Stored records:
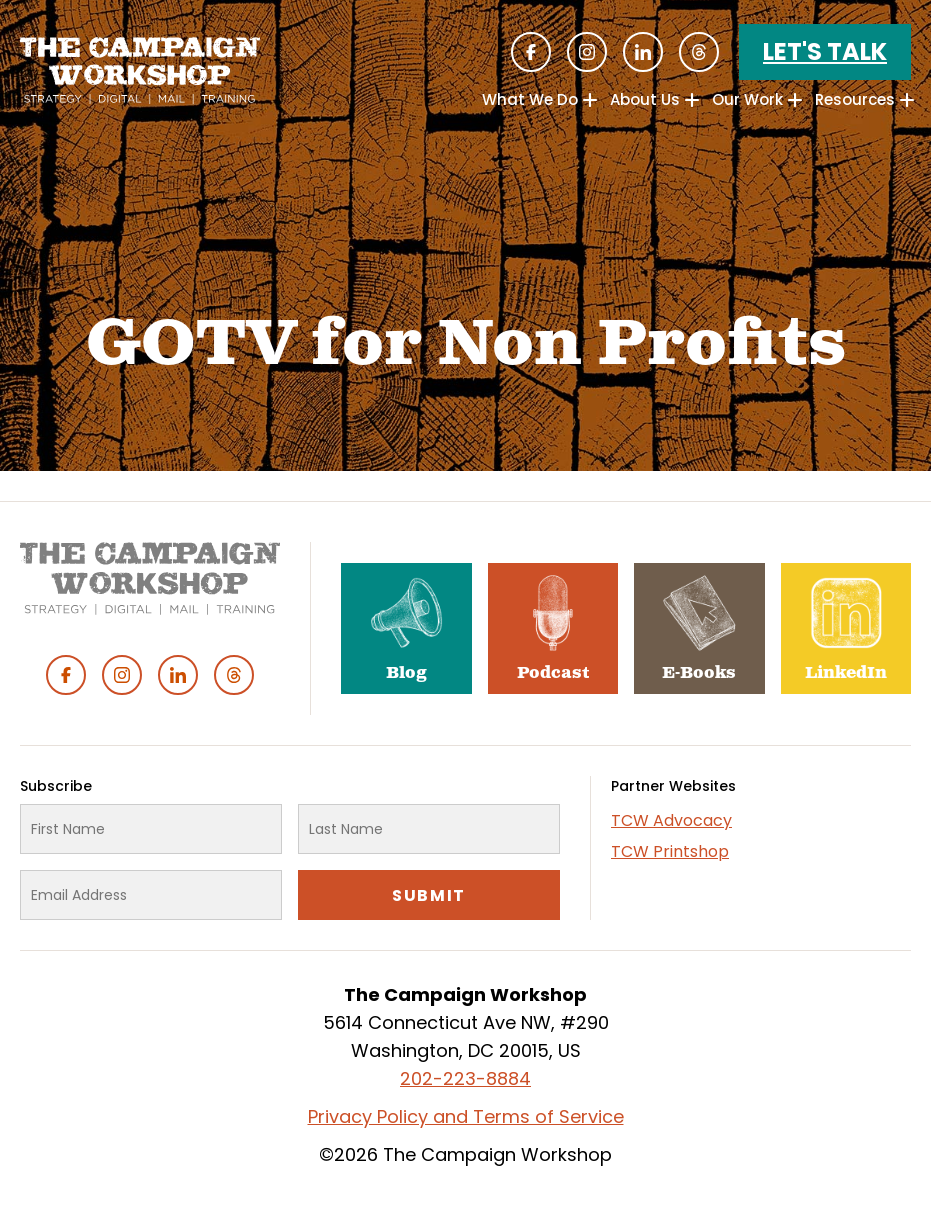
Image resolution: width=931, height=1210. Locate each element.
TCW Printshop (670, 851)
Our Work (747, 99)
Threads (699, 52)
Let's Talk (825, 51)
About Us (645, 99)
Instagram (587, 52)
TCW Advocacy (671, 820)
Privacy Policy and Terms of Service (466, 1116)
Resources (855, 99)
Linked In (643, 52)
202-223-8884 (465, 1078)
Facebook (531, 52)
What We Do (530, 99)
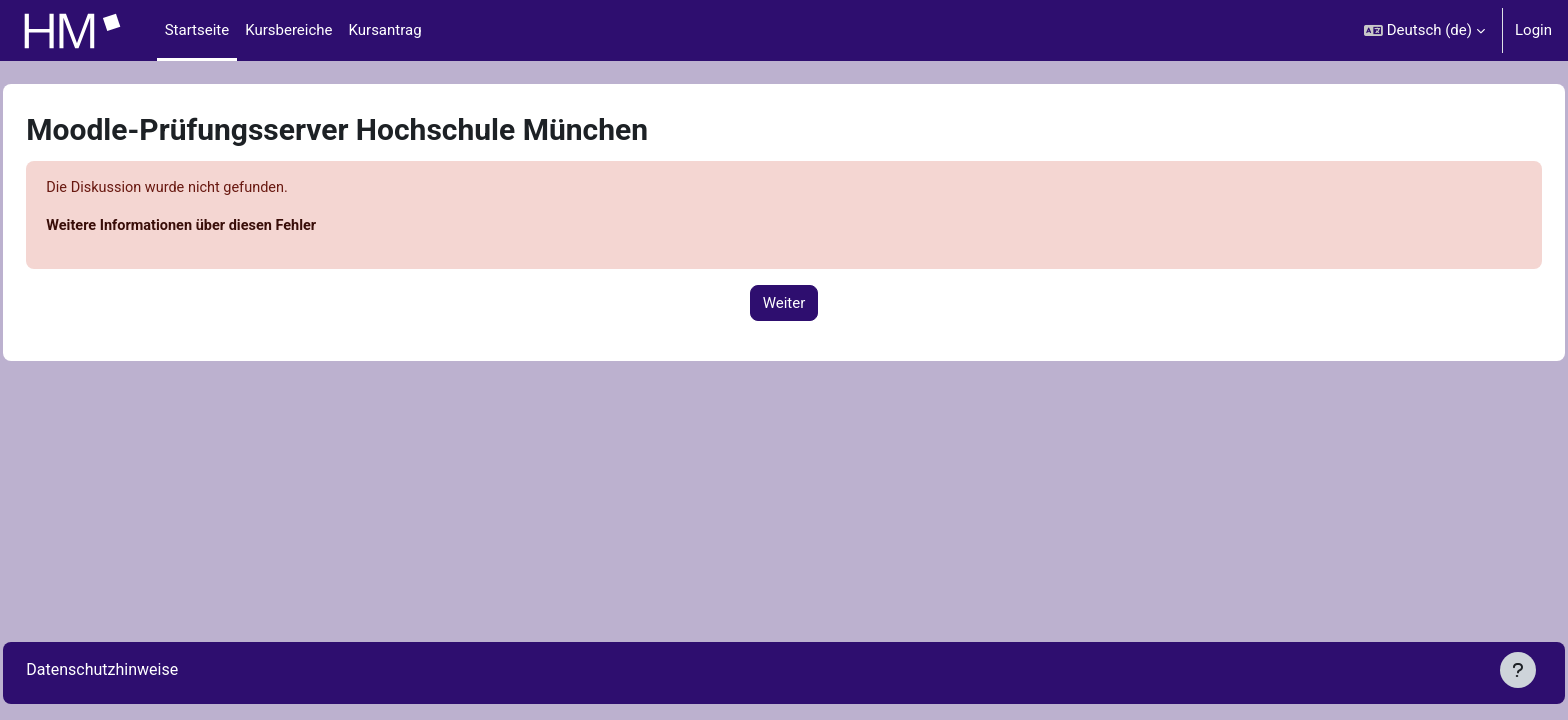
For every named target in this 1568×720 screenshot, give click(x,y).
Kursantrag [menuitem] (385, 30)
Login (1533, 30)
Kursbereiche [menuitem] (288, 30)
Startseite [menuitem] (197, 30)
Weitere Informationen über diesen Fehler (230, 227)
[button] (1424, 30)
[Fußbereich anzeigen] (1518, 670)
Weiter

## Task brief
Every line from the one with "Facebook (531, 52)" through the end of the records is to be reproduced exactly, and the pictures are to be left out.

## Output for this task
Facebook (531, 52)
What We Do (530, 99)
For every named target in this 1568×720 screenshot, give click(x,y).
Kursantrag [menuitem] (385, 30)
Login (1533, 30)
Kursbereiche [menuitem] (288, 30)
Startseite [menuitem] (197, 30)
Weitere Informationen über diesen Fehler (230, 227)
[button] (1424, 30)
[Fußbereich anzeigen] (1518, 670)
Weiter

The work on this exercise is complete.